• **What is required**: Begin with the first line of the material and write out each line exactly, ending with the line that contains "Cu o prezență de peste zece ani pe piața". Pictures are not part of the copy.
□ □ □
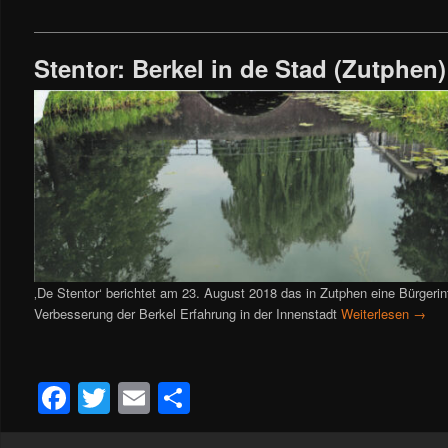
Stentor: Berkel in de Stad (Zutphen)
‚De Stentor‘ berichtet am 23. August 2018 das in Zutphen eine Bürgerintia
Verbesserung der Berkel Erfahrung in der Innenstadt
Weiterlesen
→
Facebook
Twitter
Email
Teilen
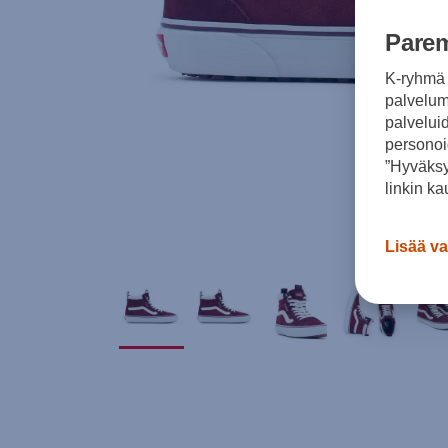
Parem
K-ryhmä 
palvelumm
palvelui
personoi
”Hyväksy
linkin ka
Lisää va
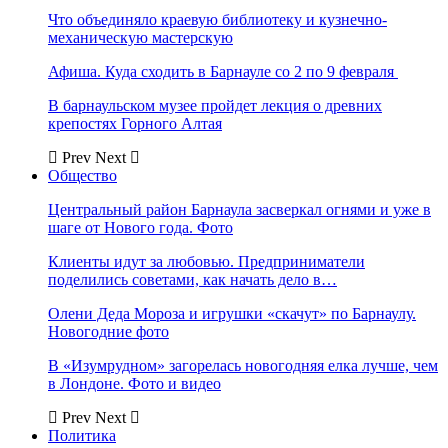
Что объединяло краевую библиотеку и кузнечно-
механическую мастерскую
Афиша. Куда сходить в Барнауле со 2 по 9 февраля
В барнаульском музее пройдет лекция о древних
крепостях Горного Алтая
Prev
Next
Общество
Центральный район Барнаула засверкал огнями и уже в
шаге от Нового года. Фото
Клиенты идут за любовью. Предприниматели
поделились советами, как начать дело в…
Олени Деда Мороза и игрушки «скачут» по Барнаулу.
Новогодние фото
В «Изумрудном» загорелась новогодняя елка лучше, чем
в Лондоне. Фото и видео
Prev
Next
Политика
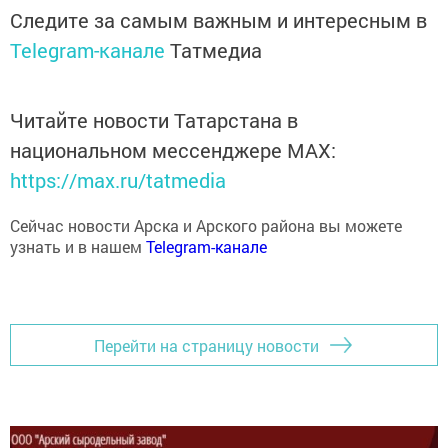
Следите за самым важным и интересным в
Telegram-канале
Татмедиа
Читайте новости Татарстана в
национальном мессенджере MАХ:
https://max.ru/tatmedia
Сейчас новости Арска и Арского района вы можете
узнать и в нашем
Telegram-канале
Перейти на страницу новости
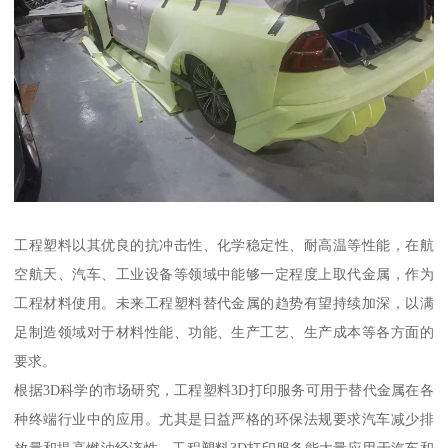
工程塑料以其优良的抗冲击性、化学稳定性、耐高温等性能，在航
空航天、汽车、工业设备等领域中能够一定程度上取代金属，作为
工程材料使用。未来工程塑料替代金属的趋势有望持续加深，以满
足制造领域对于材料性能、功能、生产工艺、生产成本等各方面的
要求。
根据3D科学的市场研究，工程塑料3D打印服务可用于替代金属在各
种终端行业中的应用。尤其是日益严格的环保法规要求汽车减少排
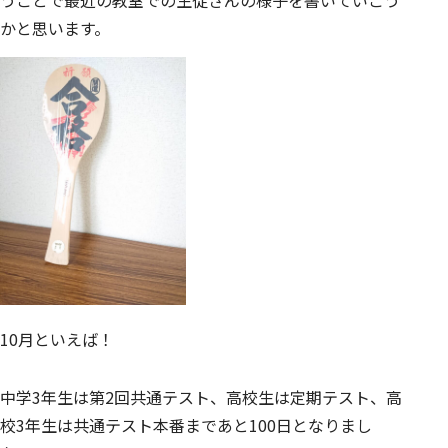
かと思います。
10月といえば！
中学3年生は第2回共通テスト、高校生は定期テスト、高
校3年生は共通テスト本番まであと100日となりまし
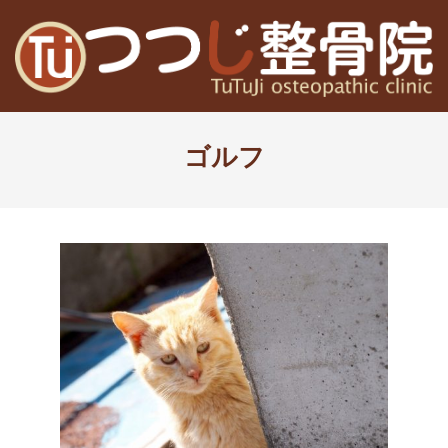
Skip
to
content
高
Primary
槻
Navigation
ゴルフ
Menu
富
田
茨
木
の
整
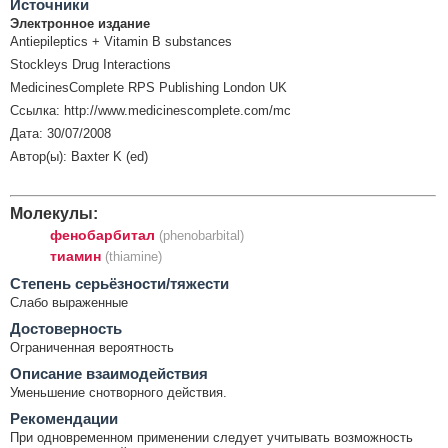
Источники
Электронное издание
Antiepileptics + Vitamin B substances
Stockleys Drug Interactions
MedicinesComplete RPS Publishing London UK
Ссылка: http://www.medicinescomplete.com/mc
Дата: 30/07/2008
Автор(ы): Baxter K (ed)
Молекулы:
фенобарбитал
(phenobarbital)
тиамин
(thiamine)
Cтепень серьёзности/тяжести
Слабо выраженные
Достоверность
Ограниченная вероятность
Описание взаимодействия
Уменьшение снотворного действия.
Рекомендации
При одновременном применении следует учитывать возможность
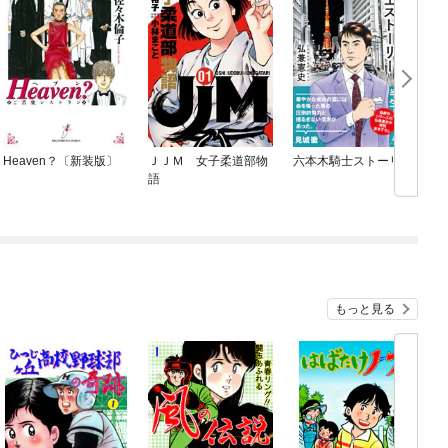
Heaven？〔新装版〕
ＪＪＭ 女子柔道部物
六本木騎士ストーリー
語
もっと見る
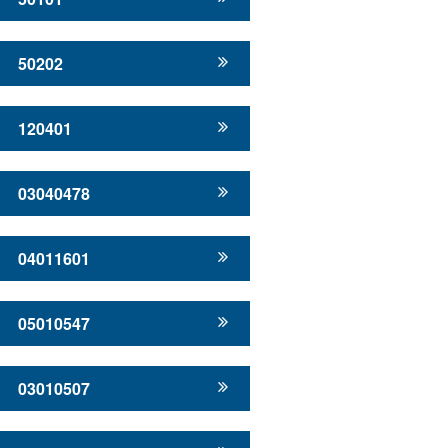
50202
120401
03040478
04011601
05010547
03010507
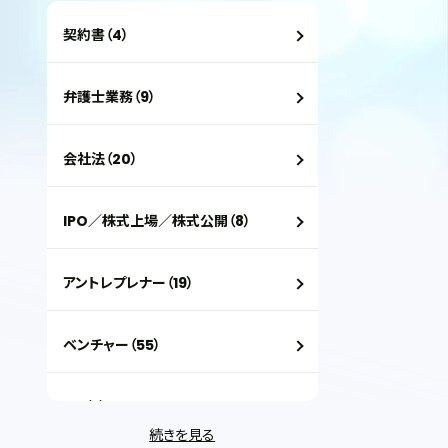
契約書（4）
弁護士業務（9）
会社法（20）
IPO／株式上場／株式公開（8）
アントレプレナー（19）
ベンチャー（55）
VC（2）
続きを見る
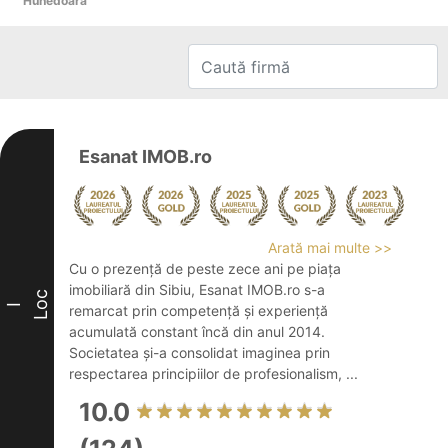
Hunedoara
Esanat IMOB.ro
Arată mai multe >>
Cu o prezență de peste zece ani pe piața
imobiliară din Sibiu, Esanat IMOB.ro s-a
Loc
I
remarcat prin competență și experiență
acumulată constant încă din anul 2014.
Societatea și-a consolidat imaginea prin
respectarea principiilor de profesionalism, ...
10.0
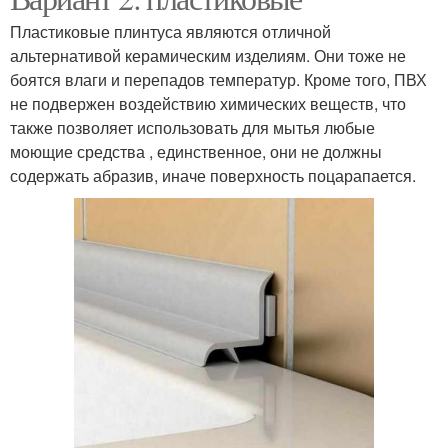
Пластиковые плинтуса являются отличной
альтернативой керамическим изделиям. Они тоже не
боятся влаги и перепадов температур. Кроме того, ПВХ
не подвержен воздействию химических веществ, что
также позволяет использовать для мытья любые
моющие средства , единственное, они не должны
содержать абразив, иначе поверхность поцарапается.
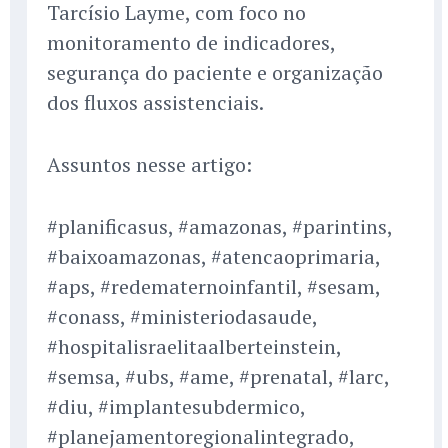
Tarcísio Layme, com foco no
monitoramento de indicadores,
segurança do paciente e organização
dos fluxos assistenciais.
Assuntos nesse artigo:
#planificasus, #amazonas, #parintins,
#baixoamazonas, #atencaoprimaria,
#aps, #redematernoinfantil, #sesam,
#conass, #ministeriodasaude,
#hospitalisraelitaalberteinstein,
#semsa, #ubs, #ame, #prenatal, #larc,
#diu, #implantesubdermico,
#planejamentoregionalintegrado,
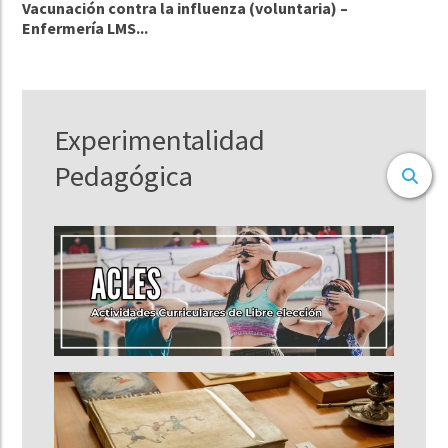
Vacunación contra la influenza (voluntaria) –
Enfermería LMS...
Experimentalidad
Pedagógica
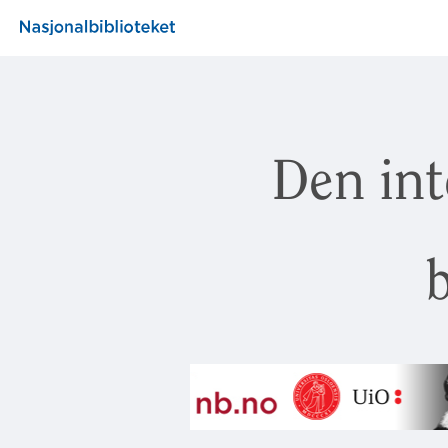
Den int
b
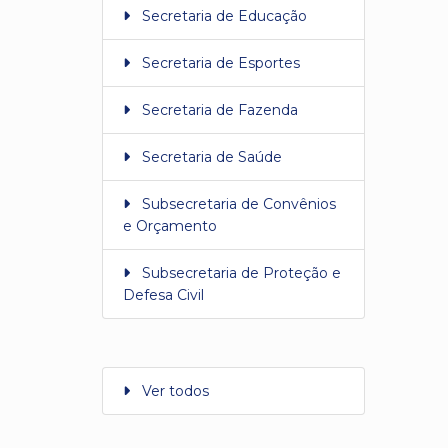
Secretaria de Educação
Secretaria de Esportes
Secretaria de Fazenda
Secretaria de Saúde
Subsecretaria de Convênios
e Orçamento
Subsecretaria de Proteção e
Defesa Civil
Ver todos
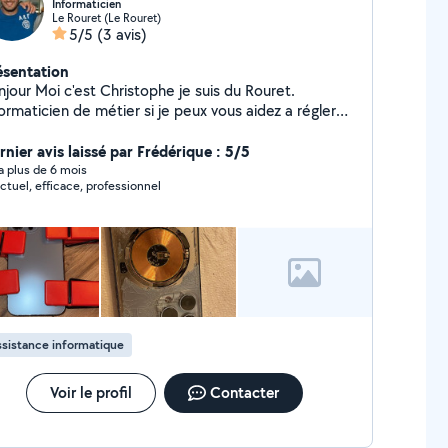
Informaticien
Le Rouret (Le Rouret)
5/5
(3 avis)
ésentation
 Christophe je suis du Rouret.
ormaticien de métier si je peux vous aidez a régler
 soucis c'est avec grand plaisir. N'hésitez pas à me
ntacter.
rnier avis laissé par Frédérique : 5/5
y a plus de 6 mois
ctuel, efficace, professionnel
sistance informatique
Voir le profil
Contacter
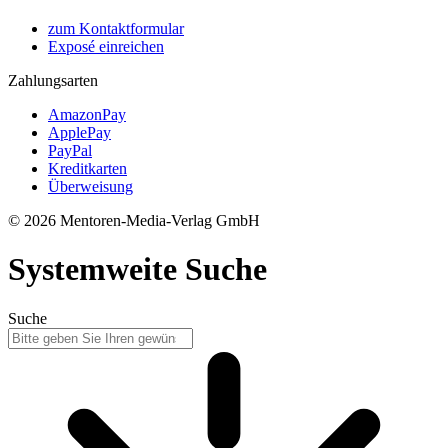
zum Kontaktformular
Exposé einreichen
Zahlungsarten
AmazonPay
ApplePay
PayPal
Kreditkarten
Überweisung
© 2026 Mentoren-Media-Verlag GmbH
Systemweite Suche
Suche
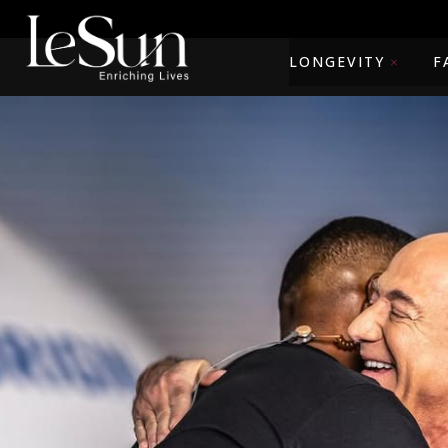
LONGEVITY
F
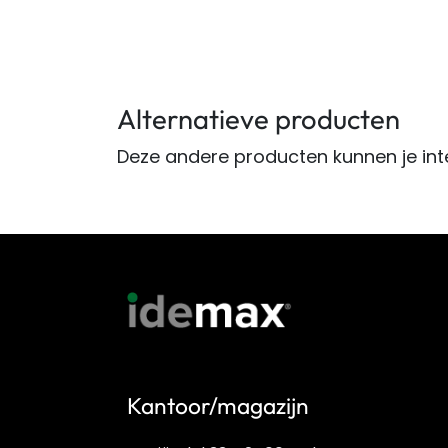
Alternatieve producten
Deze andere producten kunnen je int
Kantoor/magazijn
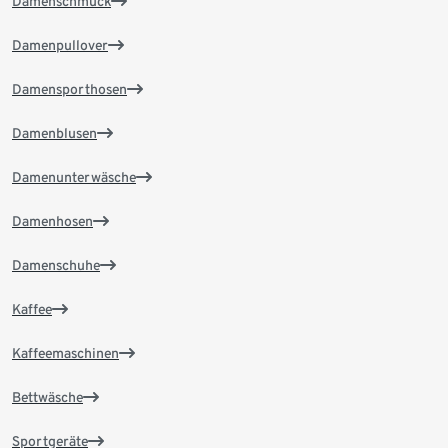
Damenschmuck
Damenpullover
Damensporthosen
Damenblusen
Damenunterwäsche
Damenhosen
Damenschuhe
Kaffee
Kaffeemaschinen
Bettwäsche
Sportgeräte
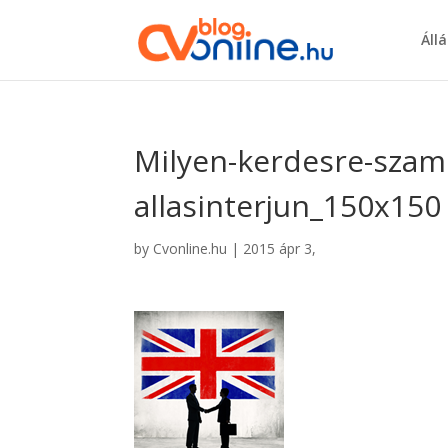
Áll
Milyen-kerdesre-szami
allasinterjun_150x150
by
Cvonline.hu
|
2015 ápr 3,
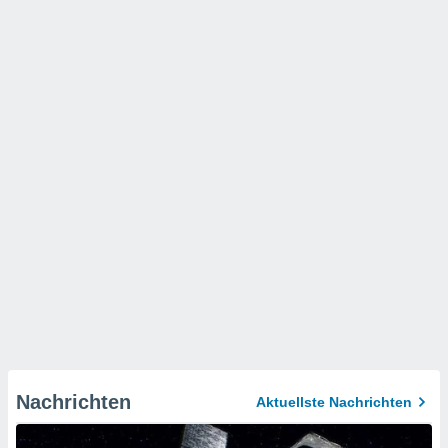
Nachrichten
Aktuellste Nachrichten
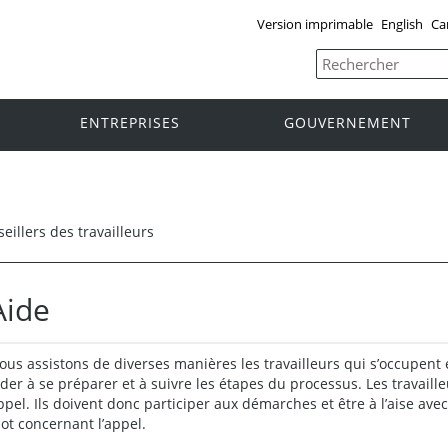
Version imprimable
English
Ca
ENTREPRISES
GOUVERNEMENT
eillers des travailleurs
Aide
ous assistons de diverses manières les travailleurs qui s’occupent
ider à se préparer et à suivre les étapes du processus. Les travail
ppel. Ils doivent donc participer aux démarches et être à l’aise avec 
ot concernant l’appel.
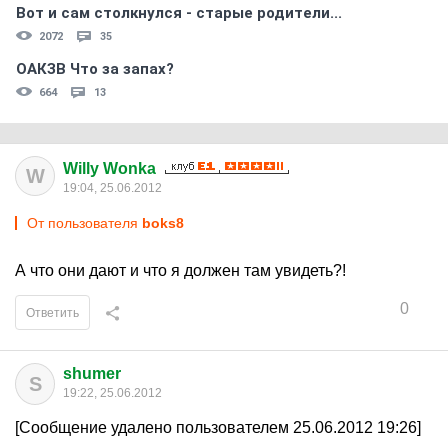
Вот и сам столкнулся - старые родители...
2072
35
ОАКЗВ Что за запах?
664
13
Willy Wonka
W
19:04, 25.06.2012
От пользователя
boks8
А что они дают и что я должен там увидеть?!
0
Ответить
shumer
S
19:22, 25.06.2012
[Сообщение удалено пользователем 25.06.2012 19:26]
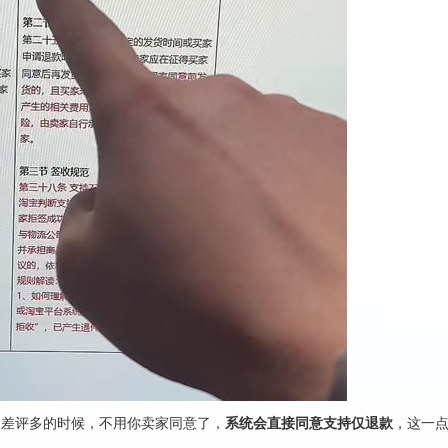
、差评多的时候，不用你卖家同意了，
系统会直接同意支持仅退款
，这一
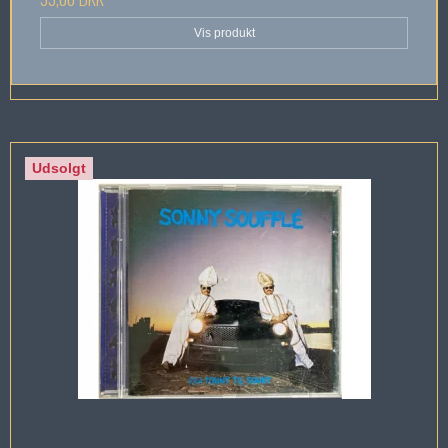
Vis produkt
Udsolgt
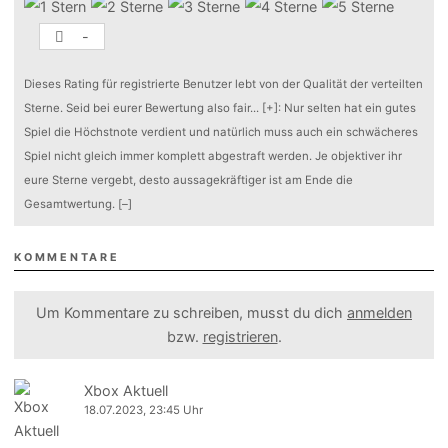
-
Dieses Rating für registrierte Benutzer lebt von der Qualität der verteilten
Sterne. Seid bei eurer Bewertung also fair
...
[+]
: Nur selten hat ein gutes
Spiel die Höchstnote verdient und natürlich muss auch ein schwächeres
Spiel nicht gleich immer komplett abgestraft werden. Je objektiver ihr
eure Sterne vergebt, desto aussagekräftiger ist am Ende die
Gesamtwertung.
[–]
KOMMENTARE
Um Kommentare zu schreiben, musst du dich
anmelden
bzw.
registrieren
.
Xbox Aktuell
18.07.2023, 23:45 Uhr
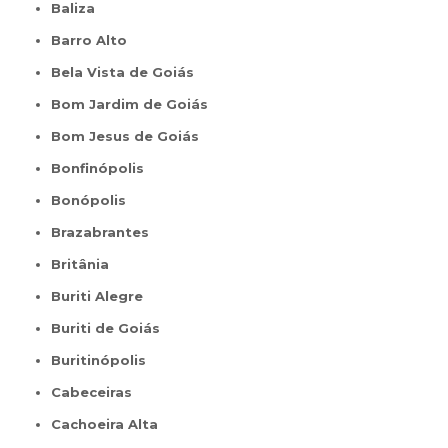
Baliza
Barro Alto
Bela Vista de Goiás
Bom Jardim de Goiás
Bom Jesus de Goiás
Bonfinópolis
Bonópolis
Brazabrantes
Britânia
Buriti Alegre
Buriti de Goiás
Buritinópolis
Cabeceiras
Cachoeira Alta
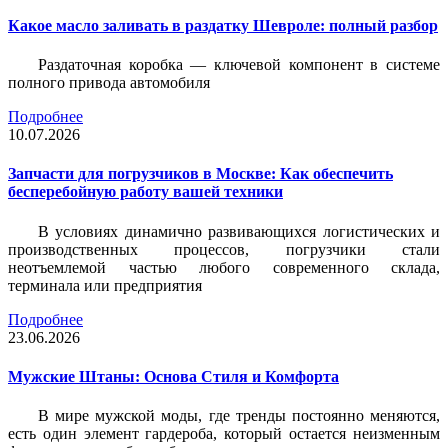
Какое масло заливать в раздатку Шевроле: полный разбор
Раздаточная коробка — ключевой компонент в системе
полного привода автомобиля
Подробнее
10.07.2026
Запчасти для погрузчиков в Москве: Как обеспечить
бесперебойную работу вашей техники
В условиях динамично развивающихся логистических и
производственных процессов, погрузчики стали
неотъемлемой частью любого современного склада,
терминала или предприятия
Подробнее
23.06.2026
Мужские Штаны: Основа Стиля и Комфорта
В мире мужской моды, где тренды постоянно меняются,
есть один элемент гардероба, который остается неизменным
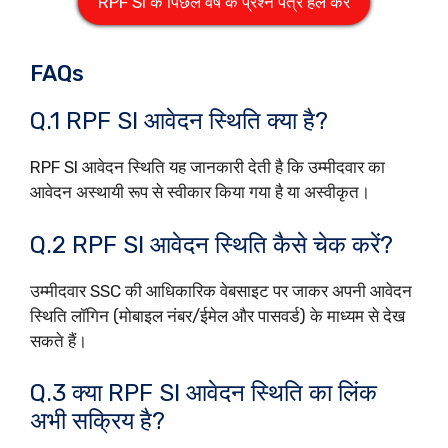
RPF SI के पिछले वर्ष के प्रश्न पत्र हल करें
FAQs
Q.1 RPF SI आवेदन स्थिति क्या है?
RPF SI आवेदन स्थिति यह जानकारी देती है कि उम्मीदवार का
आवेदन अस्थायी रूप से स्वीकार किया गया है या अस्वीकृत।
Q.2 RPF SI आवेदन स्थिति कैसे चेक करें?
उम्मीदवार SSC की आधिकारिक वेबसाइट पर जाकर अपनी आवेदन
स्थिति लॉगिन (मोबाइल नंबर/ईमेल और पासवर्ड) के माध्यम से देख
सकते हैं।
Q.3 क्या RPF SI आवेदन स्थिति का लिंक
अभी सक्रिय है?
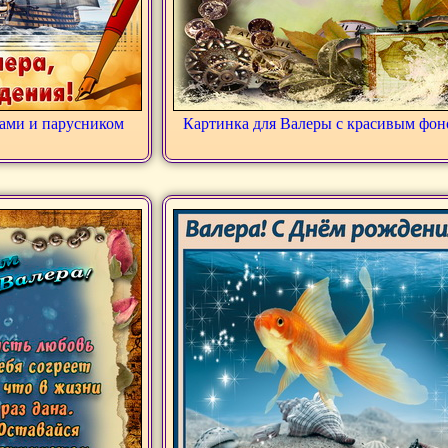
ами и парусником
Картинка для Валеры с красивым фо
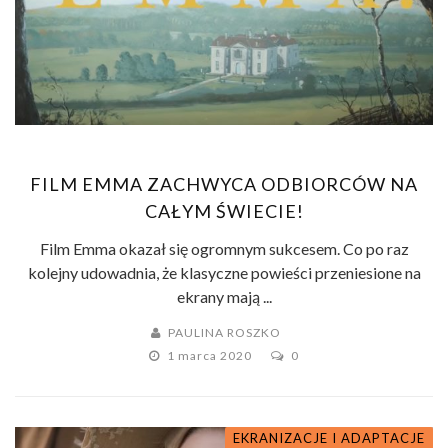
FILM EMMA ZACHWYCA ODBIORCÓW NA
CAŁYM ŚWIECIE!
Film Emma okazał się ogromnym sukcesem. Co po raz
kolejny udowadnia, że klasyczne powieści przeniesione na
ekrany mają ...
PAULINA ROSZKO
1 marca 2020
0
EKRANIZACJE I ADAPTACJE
□ □ □
• **Task response**:
Stentor: Berkel in de Stad (Zutphen)
‚De Stentor‘ berichtet am 23. August 2018 das in Zutphen eine Bürgerintia
Verbesserung der Berkel Erfahrung in der Innenstadt
Weiterlesen
→
Facebook
Twitter
Email
Teilen
Parem
K-ryhmä 
palvelumm
palvelui
personoi
”Hyväksy
linkin ka
Lisää va
Что объединяло краевую библиотеку и кузнечно-
механическую мастерскую
Афиша. Куда сходить в Барнауле со 2 по 9 февраля
В барнаульском музее пройдет лекция о древних
крепостях Горного Алтая
Prev
Next
Общество
Центральный район Барнаула засверкал огнями и уже в
шаге от Нового года. Фото
Клиенты идут за любовью. Предприниматели
поделились советами, как начать дело в…
Олени Деда Мороза и игрушки «скачут» по Барнаулу.
Новогодние фото
В «Изумрудном» загорелась новогодняя елка лучше, чем
в Лондоне. Фото и видео
Prev
Next
Политика
Следите за самым важным и интересным в
Telegram-канале
Татмедиа
Читайте новости Татарстана в
национальном мессенджере MАХ:
https://max.ru/tatmedia
Сейчас новости Арска и Арского района вы можете
узнать и в нашем
Telegram-канале
Перейти на страницу новости
工程塑料以其优良的抗冲击性、化学稳定性、耐高温等性能，在航
空航天、汽车、工业设备等领域中能够一定程度上取代金属，作为
工程材料使用。未来工程塑料替代金属的趋势有望持续加深，以满
足制造领域对于材料性能、功能、生产工艺、生产成本等各方面的
要求。
根据3D科学的市场研究，工程塑料3D打印服务可用于替代金属在各
种终端行业中的应用。尤其是日益严格的环保法规要求汽车减少排
かと思います。
10月といえば！
中学3年生は第2回共通テスト、高校生は定期テスト、高
校3年生は共通テスト本番まであと100日となりまし
Skip
to
content
高
Primary
槻
Navigation
ゴルフ
Menu
富
田
茨
木
の
整
Источники
Электронное издание
Antiepileptics + Vitamin B substances
Stockleys Drug Interactions
MedicinesComplete RPS Publishing London UK
Ссылка: http://www.medicinescomplete.com/mc
Дата: 30/07/2008
Автор(ы): Baxter K (ed)
Молекулы:
фенобарбитал
(phenobarbital)
тиамин
(thiamine)
Cтепень серьёзности/тяжести
Слабо выраженные
Достоверность
Ограниченная вероятность
Описание взаимодействия
Уменьшение снотворного действия.
Рекомендации
При одновременном применении следует учитывать возможность
Heaven？〔新装版〕
ＪＪＭ 女子柔道部物
六本木騎士ストーリー
語
もっと見る
50202
120401
03040478
04011601
05010547
03010507
契約書（4）
弁護士業務（9）
会社法（20）
IPO／株式上場／株式公開（8）
アントレプレナー（19）
ベンチャー（55）
VC（2）
続きを見る
Hunedoara
Esanat IMOB.ro
Arată mai multe >>
Cu o prezență de peste zece ani pe piața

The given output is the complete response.